The woman laughed. It was a low, rusty sound, but genuine enough to disarm.

“Here,” she said, reaching into the basket.

“Let me pay you for the entertainment. Washing is dull to watch.” Her hand emerged with an apple, perfect and smooth.

Sunlight slid over its skin, catching tiny droplets of moisture that made it look freshly polished.

Shay’s mouth watered despite herself. She hadn’t seen fruit like that since the castle. The apples they got at the cottage were usually smaller, a little bruised, stubbornly clinging to their stems in the small orchard beyond the hill. This one looked like something out of a painting.

“Go on,” the woman said, extending it. “You look like you could use something sweet.”

Shay’s fingers twitched. She didn’t move to take it.

Something about the woman nagged at her.

Maybe it was the way she held herself—too straight for a farmer’s wife.

Or the way her hands were calloused in the wrong places, not from hoe or churn but from something else.

Or the way, when Shay tried to catch a glimpse of her face beneath the hat, the woman shifted just slightly, turning so the brim cast a deeper shadow.

A prickle ran up Shay’s spine. “Thank you,” she said politely.

“But I… I have to finish these. And you’ll be wanting to sell those in town.

I don’t want to hold you up. You should continue your travels. ”

“Nonsense,” the farmer’s wife said. “One apple won’t break me.” She waggled it invitingly, the red skin seeming even brighter against her rough fingers. The scent of it drifted on the breeze—crisp, sweet, the exact smell of autumn markets and childhood treats stolen from the royal pantry.

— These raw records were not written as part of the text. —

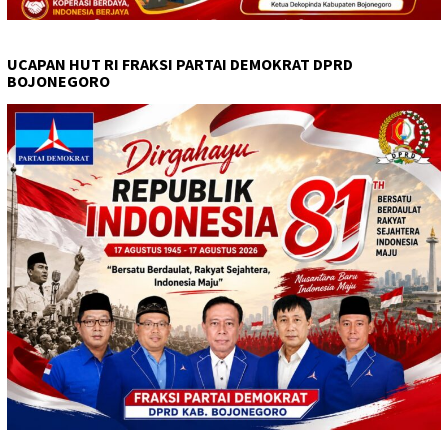
UCAPAN HUT RI FRAKSI PARTAI DEMOKRAT DPRD
BOJONEGORO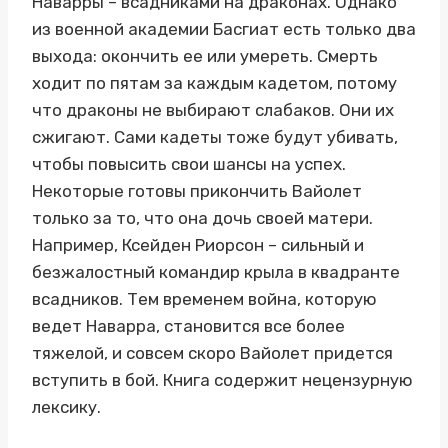
Наварры – всадниками на драконах. Однако
из военной академии Басгиат есть только два
выхода: окончить ее или умереть. Смерть
ходит по пятам за каждым кадетом, потому
что драконы не выбирают слабаков. Они их
сжигают. Сами кадеты тоже будут убивать,
чтобы повысить свои шансы на успех.
Некоторые готовы прикончить Вайолет
только за то, что она дочь своей матери.
Например, Ксейден Риорсон – сильный и
безжалостный командир крыла в квадранте
всадников. Тем временем война, которую
ведет Наварра, становится все более
тяжелой, и совсем скоро Вайолет придется
вступить в бой. Книга содержит нецензурную
лексику.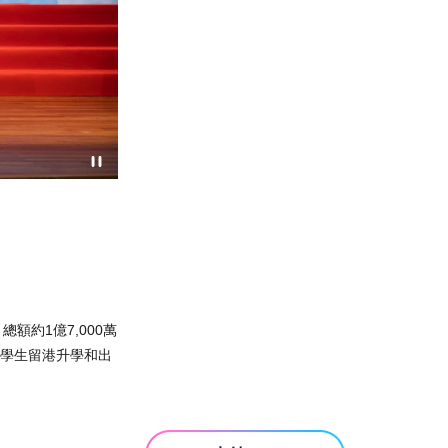
額約1億7,000萬
秀學生留港升學和出
。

Shay’s stomach tightened. “I really shouldn’t,” she said again, more to herself than to the woman.

The woman’s lips thinned imperceptibly beneath the scarf. “Look how juicy it is,” she said, reaching into the basket again. Her knife flashed—a simple, worn thing, not a court dagger—and she sliced a neat wedge from the apple. Juice beaded and ran down the blade, dripping onto the straw below.